I see that it's not clear sometimes how to enable deterministic mode, should we maybe instead of setMode have a global boolean cudnn.deterministic like cudnn.benchmark or cudnn.fastest ? Would work with functional too. In case of MaxPooling we'd have to fall back to THNN, as far as I remember cudnn maxpooling is not deterministic.

jpuigcerver commented 8 years ago

I would argue that if you want absolutely deterministic results, use cudnn.convert(model, nn). NVIDIA cuDNN is not deterministic, so I think it's better not to give "false expectations" to the users of cudnn.torch.

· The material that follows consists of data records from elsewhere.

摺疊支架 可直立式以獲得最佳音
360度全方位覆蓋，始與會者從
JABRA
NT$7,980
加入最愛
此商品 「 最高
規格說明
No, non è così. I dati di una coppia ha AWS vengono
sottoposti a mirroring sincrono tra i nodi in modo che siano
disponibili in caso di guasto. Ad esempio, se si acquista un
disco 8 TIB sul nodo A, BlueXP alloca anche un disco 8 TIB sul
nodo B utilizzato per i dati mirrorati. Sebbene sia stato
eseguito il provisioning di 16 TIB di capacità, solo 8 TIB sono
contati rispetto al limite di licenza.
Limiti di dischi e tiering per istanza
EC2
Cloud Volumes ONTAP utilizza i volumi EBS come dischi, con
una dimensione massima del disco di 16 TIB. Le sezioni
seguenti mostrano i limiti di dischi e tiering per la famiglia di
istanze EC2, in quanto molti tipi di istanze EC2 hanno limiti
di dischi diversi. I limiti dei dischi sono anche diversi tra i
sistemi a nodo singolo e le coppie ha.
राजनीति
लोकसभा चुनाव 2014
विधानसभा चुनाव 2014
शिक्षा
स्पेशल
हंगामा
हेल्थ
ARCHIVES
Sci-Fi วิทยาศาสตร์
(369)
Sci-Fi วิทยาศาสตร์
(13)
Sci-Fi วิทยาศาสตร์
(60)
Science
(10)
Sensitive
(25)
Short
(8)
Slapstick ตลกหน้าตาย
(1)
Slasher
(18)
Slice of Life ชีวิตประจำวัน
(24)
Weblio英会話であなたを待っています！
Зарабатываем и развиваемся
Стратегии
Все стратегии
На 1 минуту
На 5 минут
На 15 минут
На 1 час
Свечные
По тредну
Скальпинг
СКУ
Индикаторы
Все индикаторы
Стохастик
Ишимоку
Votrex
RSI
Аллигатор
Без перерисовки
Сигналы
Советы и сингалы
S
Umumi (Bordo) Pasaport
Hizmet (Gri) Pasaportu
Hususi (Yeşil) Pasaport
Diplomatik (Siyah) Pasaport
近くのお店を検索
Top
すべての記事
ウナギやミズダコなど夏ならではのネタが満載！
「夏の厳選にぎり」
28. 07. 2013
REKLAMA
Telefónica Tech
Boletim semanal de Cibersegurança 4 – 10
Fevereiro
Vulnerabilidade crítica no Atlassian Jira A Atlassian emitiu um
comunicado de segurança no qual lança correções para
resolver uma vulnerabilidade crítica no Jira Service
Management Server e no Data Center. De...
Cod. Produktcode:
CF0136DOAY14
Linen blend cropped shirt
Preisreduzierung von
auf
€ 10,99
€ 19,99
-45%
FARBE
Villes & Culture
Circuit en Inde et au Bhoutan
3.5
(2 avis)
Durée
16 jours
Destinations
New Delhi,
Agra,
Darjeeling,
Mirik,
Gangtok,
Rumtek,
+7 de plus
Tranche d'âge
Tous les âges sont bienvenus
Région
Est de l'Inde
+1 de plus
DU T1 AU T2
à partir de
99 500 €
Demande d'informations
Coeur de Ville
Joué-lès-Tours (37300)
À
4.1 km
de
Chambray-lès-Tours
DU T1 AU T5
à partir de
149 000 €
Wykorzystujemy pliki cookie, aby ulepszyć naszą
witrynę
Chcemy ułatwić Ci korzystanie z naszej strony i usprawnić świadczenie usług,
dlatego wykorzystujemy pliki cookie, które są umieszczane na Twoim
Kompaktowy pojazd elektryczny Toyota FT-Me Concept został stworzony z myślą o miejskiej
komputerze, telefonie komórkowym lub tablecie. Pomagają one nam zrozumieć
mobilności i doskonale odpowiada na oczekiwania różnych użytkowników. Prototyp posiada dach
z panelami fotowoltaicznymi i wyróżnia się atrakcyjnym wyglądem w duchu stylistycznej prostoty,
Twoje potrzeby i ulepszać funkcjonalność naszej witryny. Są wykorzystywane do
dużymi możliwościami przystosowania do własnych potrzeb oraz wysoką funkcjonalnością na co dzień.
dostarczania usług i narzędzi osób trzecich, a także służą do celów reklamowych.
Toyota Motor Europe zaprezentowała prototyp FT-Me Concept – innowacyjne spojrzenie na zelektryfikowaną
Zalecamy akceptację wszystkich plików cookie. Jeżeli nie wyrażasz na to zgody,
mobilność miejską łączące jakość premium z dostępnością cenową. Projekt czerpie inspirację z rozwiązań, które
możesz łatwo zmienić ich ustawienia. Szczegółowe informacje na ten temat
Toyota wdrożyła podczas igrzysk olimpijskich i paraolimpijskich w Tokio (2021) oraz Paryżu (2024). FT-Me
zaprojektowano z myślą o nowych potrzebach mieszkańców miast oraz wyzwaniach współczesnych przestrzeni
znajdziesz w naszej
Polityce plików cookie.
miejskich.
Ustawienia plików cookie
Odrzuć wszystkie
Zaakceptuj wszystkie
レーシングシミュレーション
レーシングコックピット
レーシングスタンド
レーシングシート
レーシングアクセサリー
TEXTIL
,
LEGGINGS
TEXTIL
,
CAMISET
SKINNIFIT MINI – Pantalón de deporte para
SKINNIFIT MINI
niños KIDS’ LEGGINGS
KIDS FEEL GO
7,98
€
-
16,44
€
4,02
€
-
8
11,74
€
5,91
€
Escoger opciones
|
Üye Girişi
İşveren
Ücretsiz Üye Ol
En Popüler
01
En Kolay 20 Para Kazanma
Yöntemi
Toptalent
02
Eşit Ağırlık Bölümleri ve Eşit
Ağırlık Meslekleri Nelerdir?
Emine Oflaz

szagoruyko commented 8 years ago

@jpuigcerver cudnn has deterministic algorithms, see the manual

jpuigcerver commented 8 years ago

Copy & paste from the cuDNN 5.1 user guide:

However, bit-wise reproducibility is not guaranteed across versions, as the implementation of a given routine may change. With the current release, the following routines do not guarantee reproducibility because they use atomic operations:
‣ cudnnConvolutionBackwardFilter when CUDNN_CONVOLUTION_BWD_FILTER_ALGO_0 or CUDNN_CONVOLUTION_BWD_FILTER_ALGO_3 is used
‣ cudnnConvolutionBackwardData when CUDNN_CONVOLUTION_BWD_DATA_ALGO_0 is used
‣ cudnnPoolingBackward when CUDNN_POOLING_MAX is used
‣ cudnnSpatialTfSamplerBackward

So, for instance, for training, using cudnn.SpatialMaxPooling() and setting cudnn.deterministic = true is impossible.

szagoruyko commented 8 years ago

@jpuigcerver that's why I mentioned that we'd have to fall back to THNN or assert in MaxPooling. I think determinism within one version is good enough to have already.

ngimel commented 8 years ago

@jpuigcerver Just to be clear, MaxPooling is nondeterministic only when pooling stride is less than pooling window.